マシンに流れる空気の流れをイメージできる
具体的に、彼が流行らせたデザイントレンドをいくつか挙げると以下のようなものがある。
・ハイレーキ・コンセプト(フロント下がりで、リヤの最低地上高が高いスタイル)
・ゼロキール方式(突起=キールを持たせずにフロントのモノコック下部に直接ロワアームを取り付ける方式)
・バットマン・ディフューザー(エイドリアン・ニューエイがレイトンハウス時代から好んでいたトンネル形状のリヤディフューザー)
・複雑な形状のフロントウイングの翼端板(フロントタイヤの影響で生じた乱気流を制御するための3Dタイプの翼端板)
エイドリアン・ニューエイは、コンピュータ(CAD)を使った設計が当たり前の現代でも、製図版を使って手書きで設計図を描くエンジニアで、ある面は非常に古典的だが、彼は人には見えない空気の流れが見えるらしい。つねにアイディアマンであり、レギュレーションの穴を見つけるのが誰よりもうまい。
そうした勘所のよさが、当代一流なのだろう。
これらに関しては、ほかのエンジニアたちの追随を許さない状態が続いており、設計技術が高度化、分業化が進んできても、レギュレーションに合わせ、トータルで最適化をはかり、マシンをまとめ上げる力に関しては、彼の右に出るものがいないのが実情だ。
これまでの実績から考えると、超一流のドライバーに破格のギャラを払うより、エイドリアン・ニューエイに高額なギャラを払って、一流のドライバーと組ませたほうが、むしろチャンピオンへの近道とさえいえるほど。
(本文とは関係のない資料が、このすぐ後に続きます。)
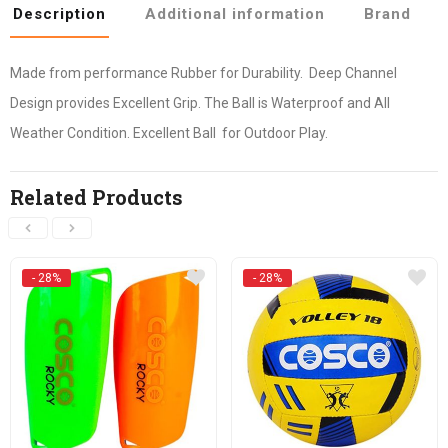
Description
Additional information
Brand
Made from performance Rubber for Durability. Deep Channel
Design provides Excellent Grip. The Ball is Waterproof and All
Weather Condition. Excellent Ball for Outdoor Play.
Related Products
- 28%
- 28%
実際のF1の世界には、超一流のドライバー、スタッフしかいないので、超一流のエンジニア+超一流のドライバーでなければ、タイトル獲得は難しいが、エイドリアン・ニューエイがチャンピオンの大きなカギを握っていることだけは、誰も否定できないはず。
エイドリアン・ニューエイが2025年でレッドブルを離脱することはすでに発表されているので、彼の動向が、来年以降のF1勢力図に大きく影響するのは間違いない。